Currently, the International Classification of Sleep Disorders (ICSD-3) lists 6 disorders under the category of circadian rhythm sleep disorders.

CRSDs can be categorized into two groups based on their underlying mechanisms: The first category is composed of disorders where the endogenous oscillator has been altered, known as intrinsic type disorders. The second category consists of disorders in which the external environment and the endogenous circadian clock are misaligned, called extrinsic type CRSDs.

=== Intrinsic ===
- Delayed sleep phase disorder (DSPD): Individuals who have been diagnosed with delayed sleep phase disorder have sleep–wake times that are delayed when compared to normal functioning individuals. People with DSPD typically have very long periods of sleep latency when they attempt to go to sleep during conventional sleeping times. Similarly, they also have trouble waking up at conventional times.
- Advanced sleep phase disorder (ASPD): People with advanced sleep phase disorder exhibit characteristics opposite to those with delayed sleep phase disorder.
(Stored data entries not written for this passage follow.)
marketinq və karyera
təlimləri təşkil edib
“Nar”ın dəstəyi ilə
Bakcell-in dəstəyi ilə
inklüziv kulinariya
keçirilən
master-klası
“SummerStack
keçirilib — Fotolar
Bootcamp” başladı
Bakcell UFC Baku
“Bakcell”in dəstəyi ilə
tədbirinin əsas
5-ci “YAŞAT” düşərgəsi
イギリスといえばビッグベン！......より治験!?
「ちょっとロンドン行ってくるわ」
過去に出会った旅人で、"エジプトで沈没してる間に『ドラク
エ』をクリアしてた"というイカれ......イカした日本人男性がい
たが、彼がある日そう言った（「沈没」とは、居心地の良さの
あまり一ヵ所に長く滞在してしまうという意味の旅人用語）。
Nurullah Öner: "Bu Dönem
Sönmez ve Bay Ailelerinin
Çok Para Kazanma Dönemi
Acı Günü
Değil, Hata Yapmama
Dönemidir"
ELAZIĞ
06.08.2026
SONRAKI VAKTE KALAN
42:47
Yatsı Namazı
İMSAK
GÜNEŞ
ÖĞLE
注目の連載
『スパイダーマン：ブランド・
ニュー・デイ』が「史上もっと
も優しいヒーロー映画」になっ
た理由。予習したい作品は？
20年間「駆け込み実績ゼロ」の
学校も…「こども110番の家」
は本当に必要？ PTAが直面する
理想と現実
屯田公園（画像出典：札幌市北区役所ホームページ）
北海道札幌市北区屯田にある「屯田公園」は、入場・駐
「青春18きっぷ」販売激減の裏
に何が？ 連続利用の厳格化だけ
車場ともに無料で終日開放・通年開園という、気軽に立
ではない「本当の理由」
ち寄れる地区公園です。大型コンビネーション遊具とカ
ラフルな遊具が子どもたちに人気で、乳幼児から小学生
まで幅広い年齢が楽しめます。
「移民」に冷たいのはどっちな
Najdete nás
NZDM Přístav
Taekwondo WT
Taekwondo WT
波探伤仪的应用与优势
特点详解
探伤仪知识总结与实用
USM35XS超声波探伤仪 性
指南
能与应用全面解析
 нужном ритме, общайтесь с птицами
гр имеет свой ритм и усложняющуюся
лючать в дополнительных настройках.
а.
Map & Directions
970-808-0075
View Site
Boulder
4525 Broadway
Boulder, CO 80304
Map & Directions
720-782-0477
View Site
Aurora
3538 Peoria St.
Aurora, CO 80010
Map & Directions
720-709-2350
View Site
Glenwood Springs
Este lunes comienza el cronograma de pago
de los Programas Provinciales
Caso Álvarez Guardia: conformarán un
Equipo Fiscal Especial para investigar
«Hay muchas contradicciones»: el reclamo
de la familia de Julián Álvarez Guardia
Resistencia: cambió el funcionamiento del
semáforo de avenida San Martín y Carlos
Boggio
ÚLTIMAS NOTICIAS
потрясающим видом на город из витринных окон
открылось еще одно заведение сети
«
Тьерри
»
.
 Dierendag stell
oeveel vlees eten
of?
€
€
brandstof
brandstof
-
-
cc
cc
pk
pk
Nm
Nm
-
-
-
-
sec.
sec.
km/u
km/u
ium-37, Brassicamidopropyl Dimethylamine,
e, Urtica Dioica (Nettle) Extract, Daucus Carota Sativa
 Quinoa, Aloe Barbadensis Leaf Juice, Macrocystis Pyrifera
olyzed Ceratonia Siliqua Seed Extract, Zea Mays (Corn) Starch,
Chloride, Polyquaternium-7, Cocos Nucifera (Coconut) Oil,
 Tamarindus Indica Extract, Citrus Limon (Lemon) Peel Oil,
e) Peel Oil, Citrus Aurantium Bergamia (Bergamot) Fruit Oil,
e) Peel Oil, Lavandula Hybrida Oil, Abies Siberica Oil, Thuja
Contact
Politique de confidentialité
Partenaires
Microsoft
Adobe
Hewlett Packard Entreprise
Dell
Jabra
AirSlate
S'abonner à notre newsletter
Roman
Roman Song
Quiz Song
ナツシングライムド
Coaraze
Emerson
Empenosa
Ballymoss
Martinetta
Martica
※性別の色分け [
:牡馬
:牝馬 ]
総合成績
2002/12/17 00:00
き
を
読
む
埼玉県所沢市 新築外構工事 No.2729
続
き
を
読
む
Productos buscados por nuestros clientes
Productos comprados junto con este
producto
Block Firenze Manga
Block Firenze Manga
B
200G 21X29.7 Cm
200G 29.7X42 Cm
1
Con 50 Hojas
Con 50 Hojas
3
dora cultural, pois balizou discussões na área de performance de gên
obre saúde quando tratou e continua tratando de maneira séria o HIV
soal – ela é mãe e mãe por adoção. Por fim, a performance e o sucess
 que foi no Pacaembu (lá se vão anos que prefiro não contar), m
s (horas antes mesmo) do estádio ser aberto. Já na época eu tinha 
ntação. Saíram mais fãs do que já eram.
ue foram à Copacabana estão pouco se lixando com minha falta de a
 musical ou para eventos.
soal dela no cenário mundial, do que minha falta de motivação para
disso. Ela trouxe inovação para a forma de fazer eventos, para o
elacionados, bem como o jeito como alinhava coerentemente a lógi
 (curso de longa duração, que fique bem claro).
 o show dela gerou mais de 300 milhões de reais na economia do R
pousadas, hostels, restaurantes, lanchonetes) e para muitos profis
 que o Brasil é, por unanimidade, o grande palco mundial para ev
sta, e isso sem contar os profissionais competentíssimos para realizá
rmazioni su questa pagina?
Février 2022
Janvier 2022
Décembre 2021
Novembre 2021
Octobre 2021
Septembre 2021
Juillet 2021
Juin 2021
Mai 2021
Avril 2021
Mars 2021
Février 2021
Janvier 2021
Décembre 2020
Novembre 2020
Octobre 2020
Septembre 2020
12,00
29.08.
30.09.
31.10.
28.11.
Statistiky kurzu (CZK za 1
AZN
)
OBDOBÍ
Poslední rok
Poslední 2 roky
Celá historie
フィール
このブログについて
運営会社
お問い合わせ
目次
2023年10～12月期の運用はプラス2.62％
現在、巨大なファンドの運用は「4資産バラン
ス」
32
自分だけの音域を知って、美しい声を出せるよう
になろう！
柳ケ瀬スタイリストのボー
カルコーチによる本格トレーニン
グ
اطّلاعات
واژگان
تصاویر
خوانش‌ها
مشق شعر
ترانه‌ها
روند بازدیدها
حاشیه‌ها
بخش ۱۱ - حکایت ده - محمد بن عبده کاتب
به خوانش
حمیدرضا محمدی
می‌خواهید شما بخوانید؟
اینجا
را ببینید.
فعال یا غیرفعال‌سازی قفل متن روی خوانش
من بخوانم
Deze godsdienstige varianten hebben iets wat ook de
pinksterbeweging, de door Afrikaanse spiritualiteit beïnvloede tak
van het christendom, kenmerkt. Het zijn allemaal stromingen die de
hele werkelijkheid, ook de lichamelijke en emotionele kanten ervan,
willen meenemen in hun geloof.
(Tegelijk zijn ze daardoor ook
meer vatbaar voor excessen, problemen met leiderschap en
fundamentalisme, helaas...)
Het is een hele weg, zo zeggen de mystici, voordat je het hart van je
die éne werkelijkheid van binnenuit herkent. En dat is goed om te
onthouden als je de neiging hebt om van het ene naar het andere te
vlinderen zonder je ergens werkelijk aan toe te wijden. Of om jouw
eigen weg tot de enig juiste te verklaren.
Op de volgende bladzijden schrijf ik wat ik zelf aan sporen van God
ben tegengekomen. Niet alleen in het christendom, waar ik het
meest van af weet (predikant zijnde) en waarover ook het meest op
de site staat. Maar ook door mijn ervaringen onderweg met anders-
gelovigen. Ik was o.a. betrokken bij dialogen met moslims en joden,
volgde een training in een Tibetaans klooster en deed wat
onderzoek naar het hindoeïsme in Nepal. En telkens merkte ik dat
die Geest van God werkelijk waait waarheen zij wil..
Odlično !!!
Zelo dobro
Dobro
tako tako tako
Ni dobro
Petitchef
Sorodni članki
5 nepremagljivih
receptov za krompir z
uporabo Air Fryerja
These individuals have advanced sleep–wake times, so they tend to go to bed and wake up much earlier as compared to normal individuals. ASPD is less common than DSPD, and is most prevalent within older populations.
  - Familial advanced sleep phase syndrome (FASPS) is linked to an autosomal dominant mode of inheritance. It is associated with a missense mutation in human PER2 that replaces serine for glycine at position 662 (S662G).
- Irregular sleep–wake rhythm disorder (ISWRD) is characterized by a normal 24 hour sleeping period. However, individuals with this disorder experience fragmented and highly disorganized sleep that can manifest in the form of waking frequently during the night and taking naps during the day, yet still maintaining sufficient total time asleep. People with ISWRD often experience a range of symptoms from insomnia to excessive daytime sleepiness.
- Non-24-hour sleep–wake disorder (N24SWD): Most common in individuals that are blind and unable to detect light, is characterized by chronic patterns of sleep/wake cycles that are not entrained to the 24 hour light–dark environmental cycle. As a result of this, individuals with this disorder will usually experience a gradual yet predictable delay of sleep onset and waking times. Patients with DSPD may develop this disorder if their condition is untreated.

=== Extrinsic ===
- Shift work sleep disorder (SWSD): Approximately 9% of Americans who work night or irregular work shifts are believed to experience shift work sleep disorder. Night shift work directly opposes the environmental cues that entrain our biological clock, so this disorder arises when an individual's clock is unable to adjust to the socially imposed work schedule. Shift work sleep disorder can lead to severe cases of insomnia as well as excessive daytime sleepiness.
- Jet lag: Jet lag is best characterized by difficulty falling asleep or staying asleep as a result of misalignment between one's internal circadian system and external, or environmental cues. It is typically associated with rapid travel across multiple time zones.

== Alzheimer's disease ==
CRSD has been frequently associated with excessive daytime sleepiness and nighttime insomnia in patients diagnosed with Alzheimer's disease (AD), representing a common characteristic among AD patients as well as a risk factor of progressive functional impairments. On one hand, it has been stated that people with AD have melatonin alteration and high irregularity in their circadian rhythm that lead to a disrupted sleep–wake cycle, probably due to damage on hypothalamic SCN regions typically observed in AD. On the other hand, disturbed sleep and wakefulness states have been related to worsening of an AD patient's cognitive abilities, emotional state and quality of life. Moreover, the abnormal behavioural symptoms of the disease negatively contribute to overwhelming patients' relatives and caregivers as well.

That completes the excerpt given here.